Lists

Open Menu Close Menu

Terms and Conditions
Lists hosted on this site
Email the Postmaster
Tips for posting to public mailing lists

Re: Reading a File (Was: Re: TextEdit and Text Item Delimiters)

[Date Prev][Date Next][Thread Prev][Thread Next][Date Index][Thread Index]

Re: Reading a File (Was: Re: TextEdit and Text Item Delimiters)
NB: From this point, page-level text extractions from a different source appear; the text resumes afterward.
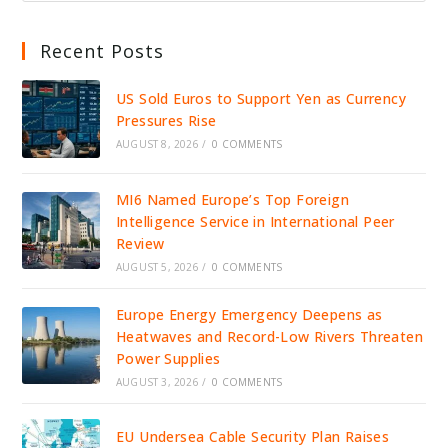
Recent Posts
US Sold Euros to Support Yen as Currency
Pressures Rise
AUGUST 8, 2026
/
0 COMMENTS
MI6 Named Europe’s Top Foreign
Intelligence Service in International Peer
Review
AUGUST 5, 2026
/
0 COMMENTS
Europe Energy Emergency Deepens as
Heatwaves and Record-Low Rivers Threaten
Power Supplies
AUGUST 3, 2026
/
0 COMMENTS
EU Undersea Cable Security Plan Raises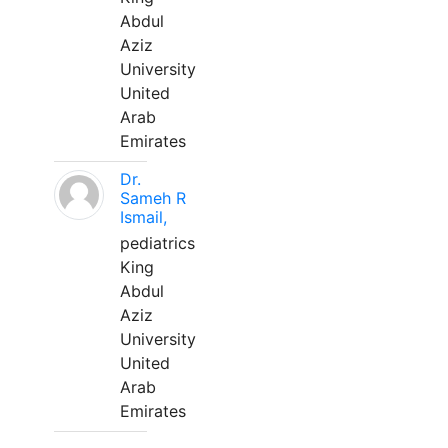
Abdul
Aziz
University
United
Arab
Emirates
Dr.
Sameh R
Ismail,
pediatrics
King
Abdul
Aziz
University
United
Arab
Emirates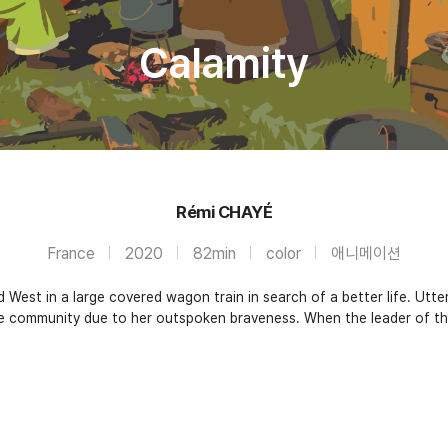
Calamity
Rémi CHAYÉ
France
2020
82min
color
애니메이션
West in a large covered wagon train in search of a better life. Utter
e community due to her outspoken braveness. When the leader of th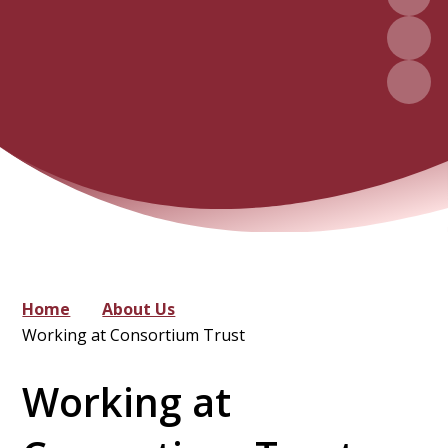
Home
About Us
Working at Consortium Trust
Working at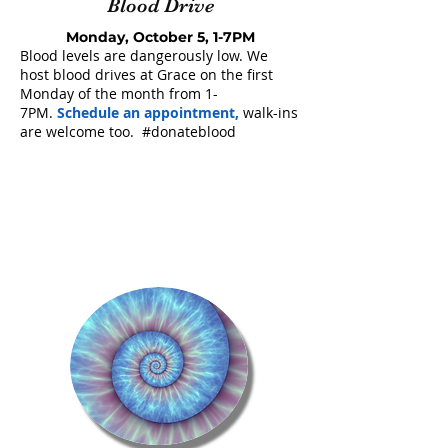
Blood Drive
Monday, October 5, 1-7PM
Blood levels are dangerously low. We
host blood drives at Grace on the first
Monday of the month from 1-
7PM.
Schedule an appointment
,
walk-ins
are welcome too. #donateblood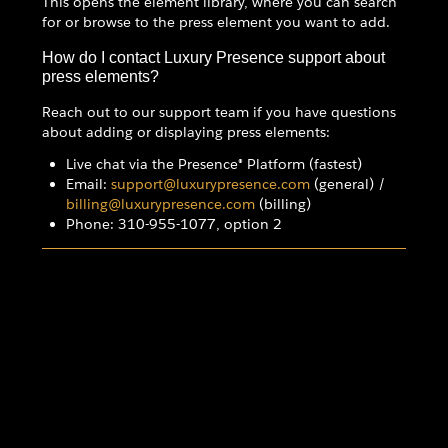
This opens the element library, where you can search
for or browse to the press element you want to add.
How do I contact Luxury Presence support about
press elements?
Reach out to our support team if you have questions
about adding or displaying press elements:
Live chat via the Presence® Platform (fastest)
Email:
support@luxurypresence.com
(general) /
billing@luxurypresence.com
(billing)
Phone: 310-955-1077, option 2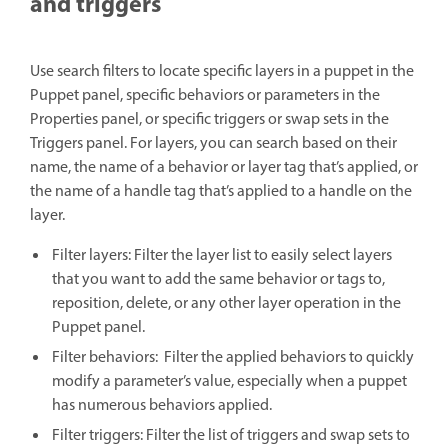
and triggers
Use search filters to locate specific layers in a puppet in the
Puppet panel, specific behaviors or parameters in the
Properties panel, or specific triggers or swap sets in the
Triggers panel. For layers, you can search based on their
name, the name of a behavior or layer tag that’s applied, or
the name of a handle tag that’s applied to a handle on the
layer.
Filter layers: Filter the layer list to easily select layers
that you want to add the same behavior or tags to,
reposition, delete, or any other layer operation in the
Puppet panel.
Filter behaviors: Filter the applied behaviors to quickly
modify a parameter’s value, especially when a puppet
has numerous behaviors applied.
Filter triggers: Filter the list of triggers and swap sets to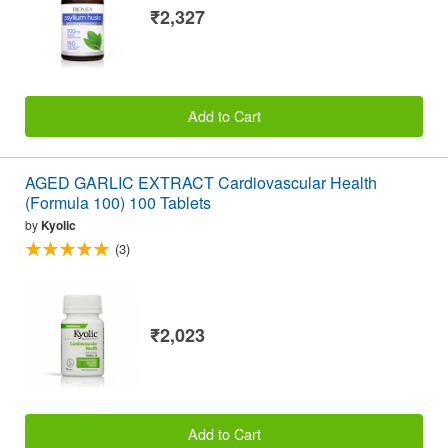
₹2,327
Add to Cart
AGED GARLIC EXTRACT Cardiovascular Health
(Formula 100) 100 Tablets
by
Kyolic
(3)
₹2,023
Add to Cart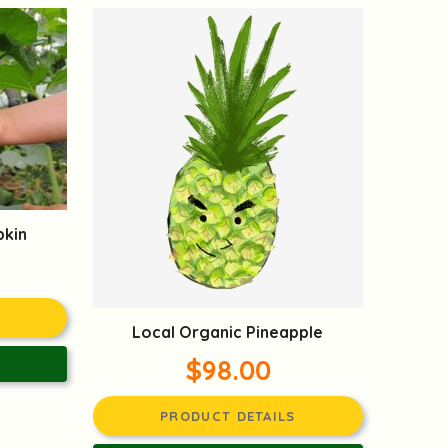
pkin
Local Organic Pineapple
$98.00
PRODUCT DETAILS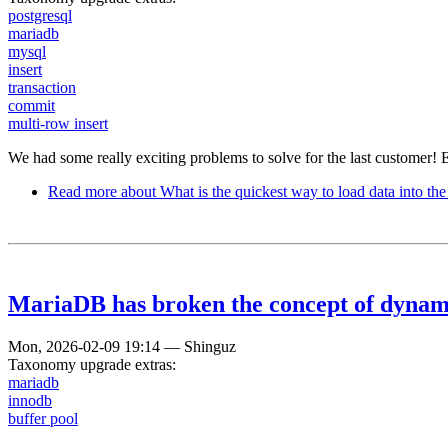
postgresql
mariadb
mysql
insert
transaction
commit
multi-row insert
We had some really exciting problems to solve for the last customer! 
Read more
about What is the quickest way to load data into the
MariaDB has broken the concept of dynamic
Mon, 2026-02-09 19:14
—
Shinguz
Taxonomy upgrade extras:
mariadb
innodb
buffer pool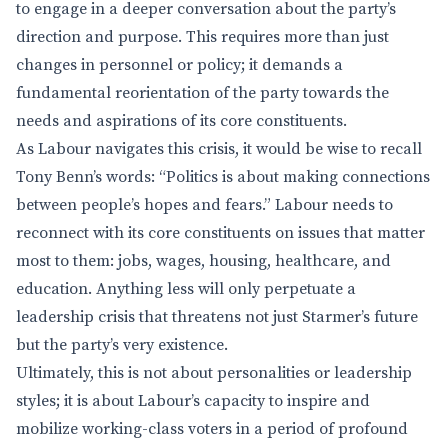
to engage in a deeper conversation about the party’s
direction and purpose. This requires more than just
changes in personnel or policy; it demands a
fundamental reorientation of the party towards the
needs and aspirations of its core constituents.
As Labour navigates this crisis, it would be wise to recall
Tony Benn’s words: “Politics is about making connections
between people’s hopes and fears.” Labour needs to
reconnect with its core constituents on issues that matter
most to them: jobs, wages, housing, healthcare, and
education. Anything less will only perpetuate a
leadership crisis that threatens not just Starmer’s future
but the party’s very existence.
Ultimately, this is not about personalities or leadership
styles; it is about Labour’s capacity to inspire and
mobilize working-class voters in a period of profound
Subject: Re: Reading a File (Was: Re: TextEdit and Text Item Delimiters)
From: Christopher Nebel <email@hidden>
Date: Wed, 31 Jul 2002 19:08:39 -0700

On Wednesday, July 31, 2002, at 05:17 PM, email@hidden wrote:

I get ALMOST what I expect, but it has two garbage characters at the very
beginning (what looks like a backwards comma, and a flipped-upside-down
carrot). I could do:

Sounds like you saved the file as Unicode. If you say "characters of item 1 of pairs", you should see apparently empty strings between every real character. (They actually contain a null character which doesn't display as anything.)

The "garbage" at the front is a magic Unicode character which both identifies the contents as Unicode and tells you whether the data is big- or little-endian. (If you were moving files between, say, Mac and Windows systems it would make a difference.) It's not technically required (I think), but TextEdit puts it in any file it saves as Unicode.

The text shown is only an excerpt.